PROMPT
Retype all the entries word for word, but omit the pictures.

*** RECORDS SUPPLIED ***

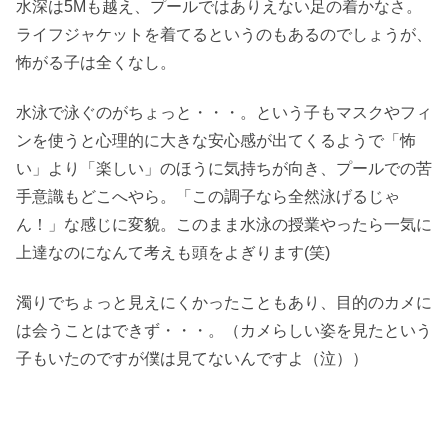
水深は5Mも越え、プールではありえない足の着かなさ。
ライフジャケットを着てるというのもあるのでしょうが、
怖がる子は全くなし。
水泳で泳ぐのがちょっと・・・。という子もマスクやフィ
ンを使うと心理的に大きな安心感が出てくるようで「怖
い」より「楽しい」のほうに気持ちが向き、プールでの苦
手意識もどこへやら。「この調子なら全然泳げるじゃ
ん！」な感じに変貌。このまま水泳の授業やったら一気に
上達なのになんて考えも頭をよぎります(笑)
濁りでちょっと見えにくかったこともあり、目的のカメに
は会うことはできず・・・。（カメらしい姿を見たという
子もいたのですが僕は見てないんですよ（泣））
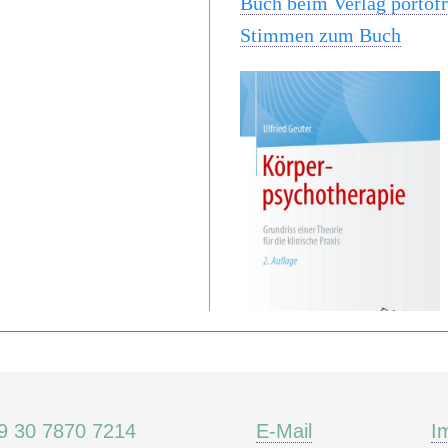
Buch beim Verlag portofr
Stimmen zum Buch
9 30 7870 7214
E-Mail
I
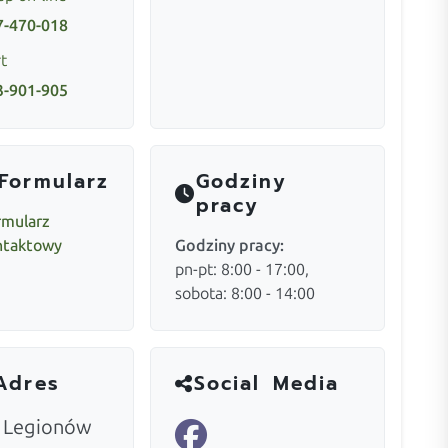
7-470-018
t
3-901-905
Formularz
Godziny
pracy
rmularz
ntaktowy
Godziny pracy:
pn-pt: 8:00 - 17:00,
sobota: 8:00 - 14:00
Adres
Social Media
. Legionów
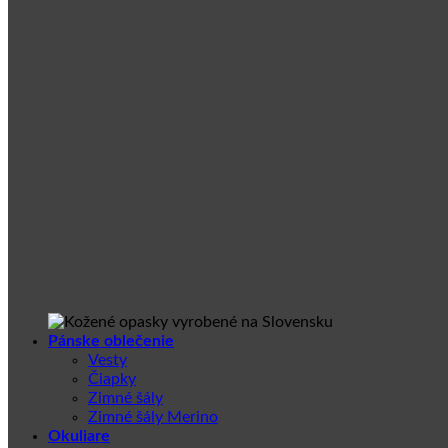
Pánske oblečenie
Vesty
Čiapky
Zimné šály
Zimné šály Merino
Okuliare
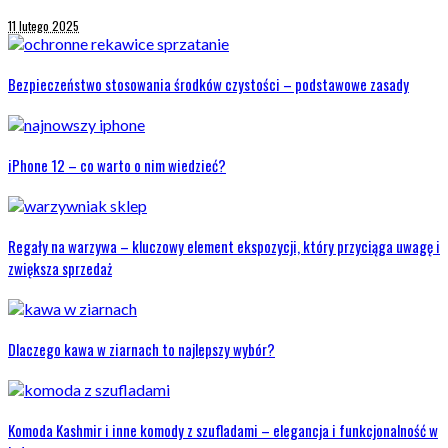
11 lutego 2025
Bezpieczeństwo stosowania środków czystości – podstawowe zasady
iPhone 12 – co warto o nim wiedzieć?
Regały na warzywa – kluczowy element ekspozycji, który przyciąga uwagę i
zwiększa sprzedaż
Dlaczego kawa w ziarnach to najlepszy wybór?
Komoda Kashmir i inne komody z szufladami – elegancja i funkcjonalność w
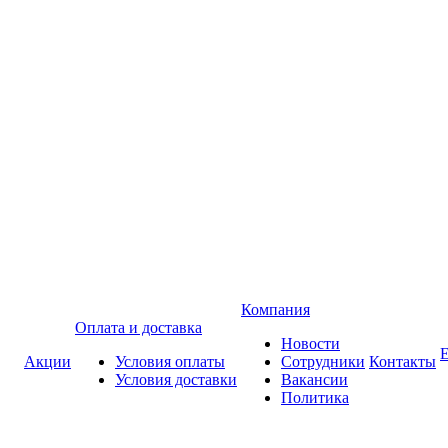
Компания
Оплата и доставка
Новости
Акции
Условия оплаты
Сотрудники
Контакты
Условия доставки
Вакансии
Политика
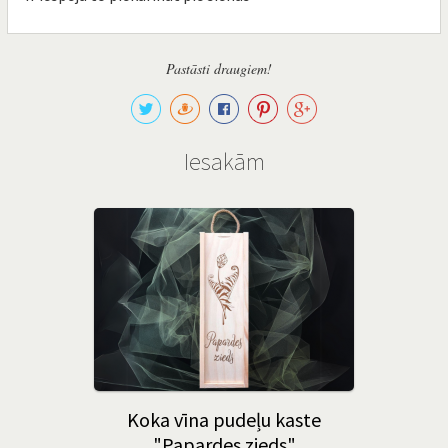
Pastāsti draugiem!
Iesakām
Koka vīna pudeļu kaste
"Papardes zieds"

*** End of RECORDS SUPPLIED ***

EXPECTED ANSWER
水深は5Mも越え、プールではありえない足の着かなさ。
ライフジャケットを着てるというのもあるのでしょうが、
怖がる子は全くなし。
水泳で泳ぐのがちょっと・・・。という子もマスクやフィ
ンを使うと心理的に大きな安心感が出てくるようで「怖
い」より「楽しい」のほうに気持ちが向き、プールでの苦
手意識もどこへやら。「この調子なら全然泳げるじゃ
ん！」な感じに変貌。このまま水泳の授業やったら一気に
上達なのになんて考えも頭をよぎります(笑)
濁りでちょっと見えにくかったこともあり、目的のカメに
は会うことはできず・・・。（カメらしい姿を見たという
子もいたのですが僕は見てないんですよ（泣））
Buch beim Verlag portofr
Stimmen zum Buch
9 30 7870 7214
E-Mail
I
7-470-018
t
3-901-905
Formularz
Godziny
pracy
rmularz
ntaktowy
Godziny pracy:
pn-pt: 8:00 - 17:00,
sobota: 8:00 - 14:00
Adres
Social Media
. Legionów
Pánske oblečenie
Vesty
Čiapky
Zimné šály
Zimné šály Merino
Okuliare
11 lutego 2025
Bezpieczeństwo stosowania środków czystości – podstawowe zasady
iPhone 12 – co warto o nim wiedzieć?
Regały na warzywa – kluczowy element ekspozycji, który przyciąga uwagę i
zwiększa sprzedaż
Dlaczego kawa w ziarnach to najlepszy wybór?
Komoda Kashmir i inne komody z szufladami – elegancja i funkcjonalność w
Компания
Оплата и доставка
Новости
Акции
Условия оплаты
Сотрудники
Контакты
Условия доставки
Вакансии
Политика
Pastāsti draugiem!
Iesakām
Koka vīna pudeļu kaste
"Papardes zieds"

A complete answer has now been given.